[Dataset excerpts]
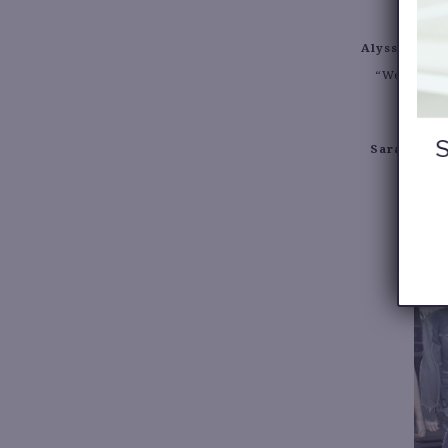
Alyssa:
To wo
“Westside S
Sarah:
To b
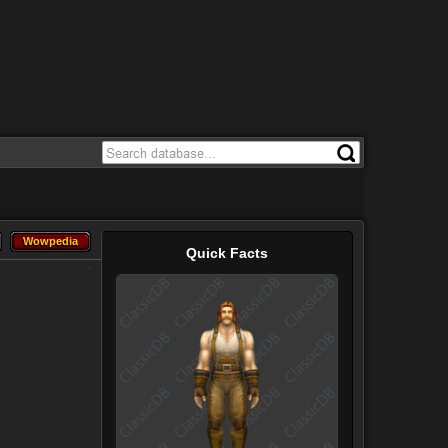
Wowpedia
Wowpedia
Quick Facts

* * *

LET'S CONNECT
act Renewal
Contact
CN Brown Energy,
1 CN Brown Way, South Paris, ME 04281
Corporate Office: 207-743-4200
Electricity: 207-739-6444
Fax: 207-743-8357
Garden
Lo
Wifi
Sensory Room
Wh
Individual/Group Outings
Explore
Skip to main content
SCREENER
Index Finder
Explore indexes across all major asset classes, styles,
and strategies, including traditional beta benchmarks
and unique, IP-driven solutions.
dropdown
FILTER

--

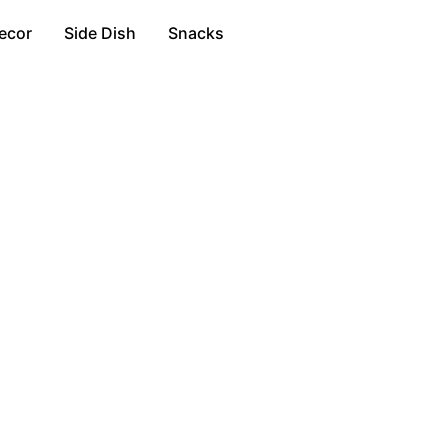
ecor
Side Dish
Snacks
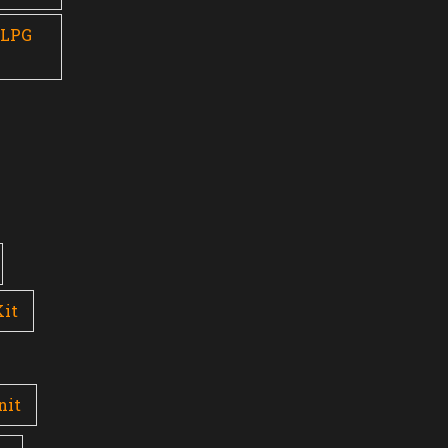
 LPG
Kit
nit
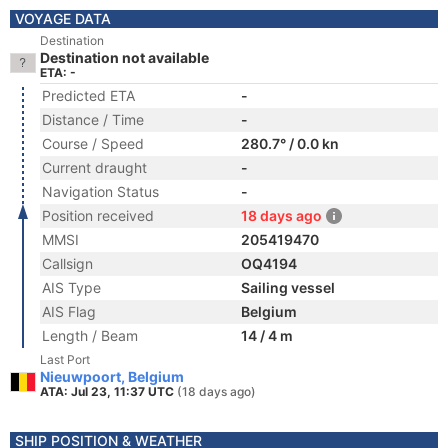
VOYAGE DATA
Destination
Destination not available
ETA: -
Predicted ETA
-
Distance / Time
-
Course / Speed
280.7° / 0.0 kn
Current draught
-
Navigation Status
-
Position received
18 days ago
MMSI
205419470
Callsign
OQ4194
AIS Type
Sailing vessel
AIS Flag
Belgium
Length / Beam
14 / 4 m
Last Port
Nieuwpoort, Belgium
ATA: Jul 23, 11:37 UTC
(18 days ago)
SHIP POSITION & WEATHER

▸ **Exercise aim**: Look through the records and copy every line that has the word "Brown".

▸ **Result of the task**:
CN Brown Energy,
1 CN Brown Way, South Paris, ME 04281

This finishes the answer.